Roughness was the only dimension showing a significant interaction (Figure 2, central panels). Post-hoc t-test showed that this effect was accounted by a highly significant effect of valence for moral words (positive = 6.39 ± 1.3, negative = 51.11 ± 3.9, t-test = 3.74, p = 0.072, df = 7) while there was no effect of valence in the logic category (positive = 19.17 ± 2.45, negative = 17.65 ± 1.62, t = 0.27, p > 0.7, df = 7). Entropy showed a marginally significant interaction revealing the same trend as roughness which did not survive multiple comparisons (Figure 2, central panels).
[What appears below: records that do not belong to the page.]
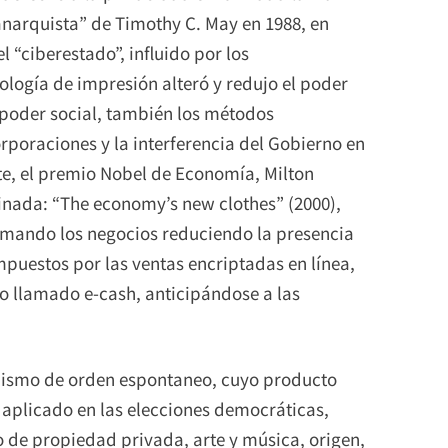
narquista” de Timothy C. May en 1988, en
l “ciberestado”, influido por los
nología de impresión alteró y redujo el poder
 poder social, también los métodos
orporaciones y la interferencia del Gobierno en
e, el premio Nobel de Economía, Milton
inada: “The economy’s new clothes” (2000),
rmando los negocios reduciendo la presencia
puestos por las ventas encriptadas en línea,
o llamado e-cash, anticipándose a las
nismo de orden espontaneo, cuyo producto
 aplicado en las elecciones democráticas,
o de propiedad privada, arte y música, origen,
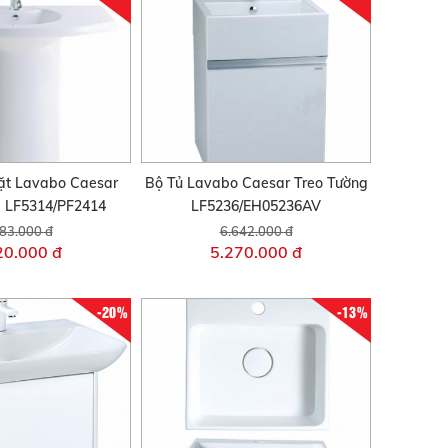
ặt Lavabo Caesar
Bộ Tủ Lavabo Caesar Treo Tường
 LF5314/PF2414
LF5236/EH05236AV
83.000 đ
6.642.000 đ
20.000 đ
5.270.000 đ
-20%
-13%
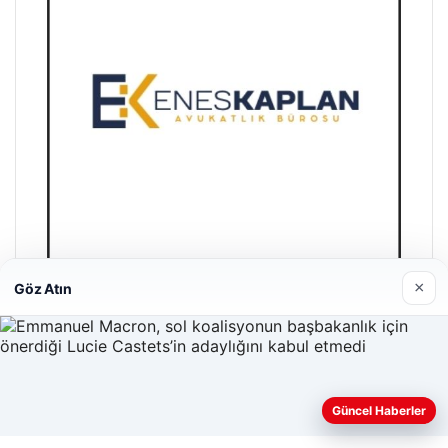
×
Göz Atın
Enes Kaplan Avukatlık Bürosu
Nisan 28, 2026
Güncel Haberler
Web sitemizi nasıl kullandığınızı daha iyi anlayabilmek,
deneyiminizi kişiselleştirmek ve geliştirmek amacıyla çerezler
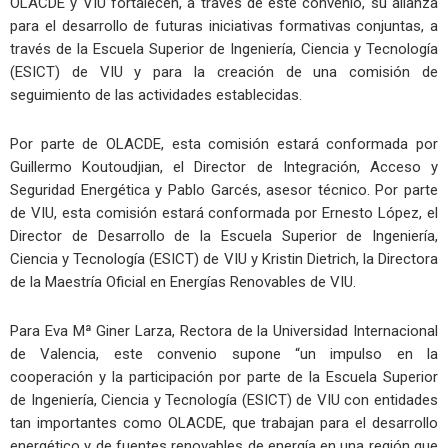
OLACDE y VIU fortalecen, a través de este convenio, su alianza
para el desarrollo de futuras iniciativas formativas conjuntas, a
través de la Escuela Superior de Ingeniería, Ciencia y Tecnología
(ESICT) de VIU y para la creación de una comisión de
seguimiento de las actividades establecidas.
Por parte de OLACDE, esta comisión estará conformada por
Guillermo Koutoudjian, el Director de Integración, Acceso y
Seguridad Energética y Pablo Garcés, asesor técnico. Por parte
de VIU, esta comisión estará conformada por Ernesto López, el
Director de Desarrollo de la Escuela Superior de Ingeniería,
Ciencia y Tecnología (ESICT) de VIU y Kristin Dietrich, la Directora
de la Maestría Oficial en Energías Renovables de VIU.
Para Eva Mª Giner Larza, Rectora de la Universidad Internacional
de Valencia, este convenio supone “un impulso en la
cooperación y la participación por parte de la Escuela Superior
de Ingeniería, Ciencia y Tecnología (ESICT) de VIU con entidades
tan importantes como OLACDE, que trabajan para el desarrollo
energético y de fuentes renovables de energía en una región que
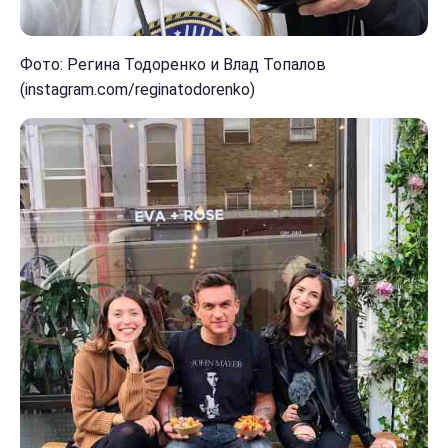
Фото: Регина Тодоренко и Влад Топалов
(instagram.com/reginatodorenko)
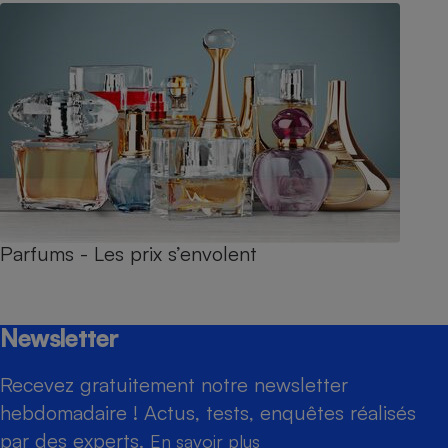
Parfums - Les prix s’envolent
Newsletter
Recevez gratuitement notre newsletter
hebdomadaire ! Actus, tests, enquêtes réalisés
par des experts.
En savoir plus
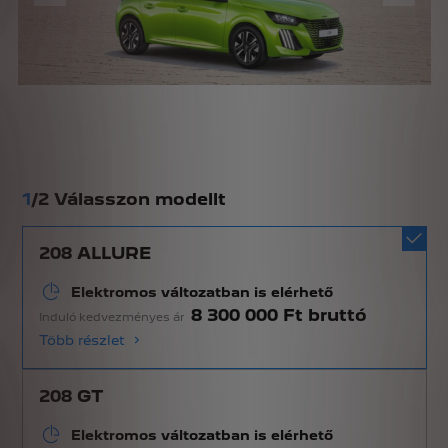
1
/
2 Válasszon modellt
208 ALLURE
Elektromos változatban is elérhető
8 300 000 Ft bruttó
Induló kedvezményes ár
Több részlet
208 GT
Elektromos változatban is elérhető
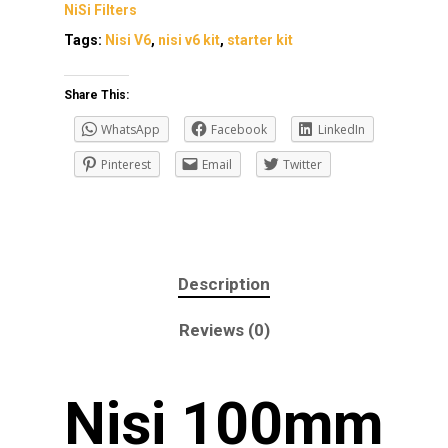
NiSi Filters
Tags:
Nisi V6
,
nisi v6 kit
,
starter kit
Share This:
WhatsApp
Facebook
LinkedIn
Pinterest
Email
Twitter
Description
Reviews (0)
Nisi 100mm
The ANOVA analyses can identify which components discriminate between categories but it cannot quantify the classification precision nor inform on whether several dimensions can be combined to achieve a better classification. To answer these questions, we performed a classification-based analysis using a standard Machine Learning (ML) algorithm. ML classifiers train a model with a subset of the data and then compute the degree of predictability on the rest of the data.

The algorithm learns a model to relate concept classes to regions of the 12 dimensional musical space. This association is done in a group of subjects referred as training set. Then, the model takes an improvisation belonging to the complementary set of subjects, referred as test group. The model makes a prediction about the class to which the improvisation belonged from its musical parameters. This process is repeated changing the test and trained groups of subjects. From this analysis one can calculate the precision of the classification process compared to chance level which is 50% in all binary classifications. A substantial advantage of this algorithmic approach is that it is independent of the cultural and personal biases that would appear, for instance, in a listening and labeling task with human subjects trying to identify the domain and valence of the stimulus word just from the music.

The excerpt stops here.